## What to work on
The lines below, beginning at the one that contains "investment properties, relocations, and" and ending at the last, are to be retyped exactly.

## Recorded data
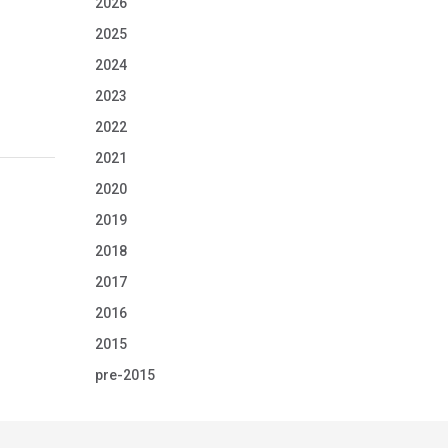
2026
2025
2024
2023
2022
2021
2020
2019
2018
2017
2016
2015
pre-2015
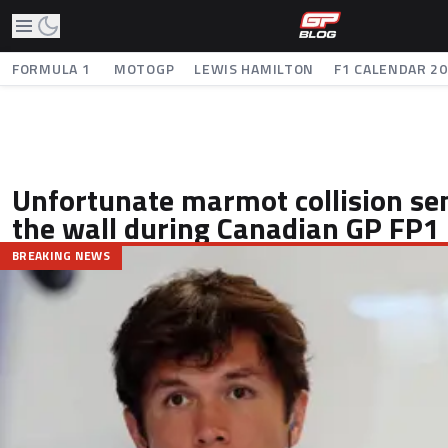
FORMULA 1
MOTOGP
LEWIS HAMILTON
F1 CALENDAR 2
Unfortunate marmot collision se
the wall during Canadian GP FP1
BREAKING NEWS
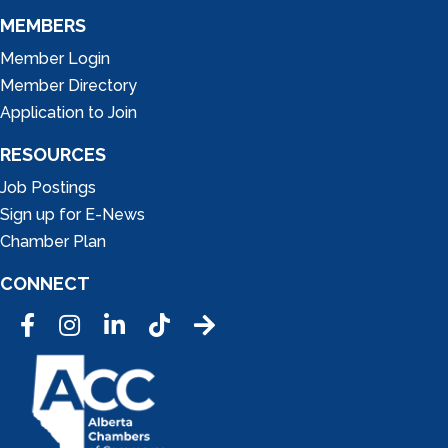
MEMBERS
Member Login
Member Directory
Application to Join
RESOURCES
Job Postings
Sign up for E-News
Chamber Plan
CONNECT
Facebook
Instagram
LinkedIn
Tic Tok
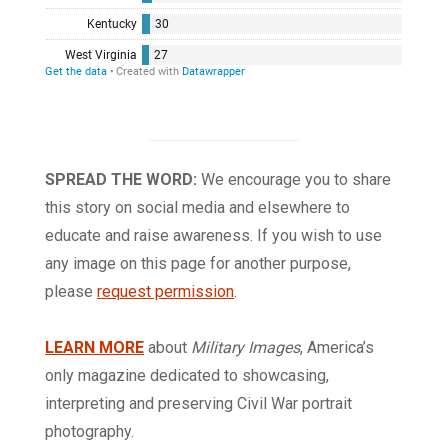
SPREAD THE WORD:
We encourage you to share
this story on social media and elsewhere to
educate and raise awareness. If you wish to use
any image on this page for another purpose,
please
request permission
.
LEARN MORE
about
Military Images
, America’s
only magazine dedicated to showcasing,
interpreting and preserving Civil War portrait
photography.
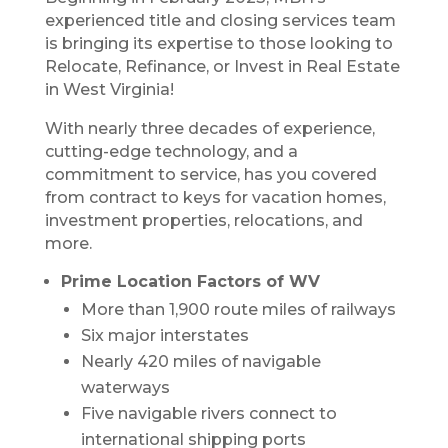
experienced title and closing services team
is bringing its expertise to those looking to
Relocate, Refinance, or Invest in Real Estate
in West Virginia!
With nearly three decades of experience,
cutting-edge technology, and a
commitment to service, has you covered
from contract to keys for vacation homes,
investment properties, relocations, and
more.
Prime Location Factors of WV
More than 1,900 route miles of railways
Six major interstates
Nearly 420 miles of navigable
waterways
Five navigable rivers connect to
international shipping ports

## Expected answer
investment properties, relocations, and
more.
Prime Location Factors of WV
More than 1,900 route miles of railways
Six major interstates
Nearly 420 miles of navigable
waterways
Five navigable rivers connect to
international shipping ports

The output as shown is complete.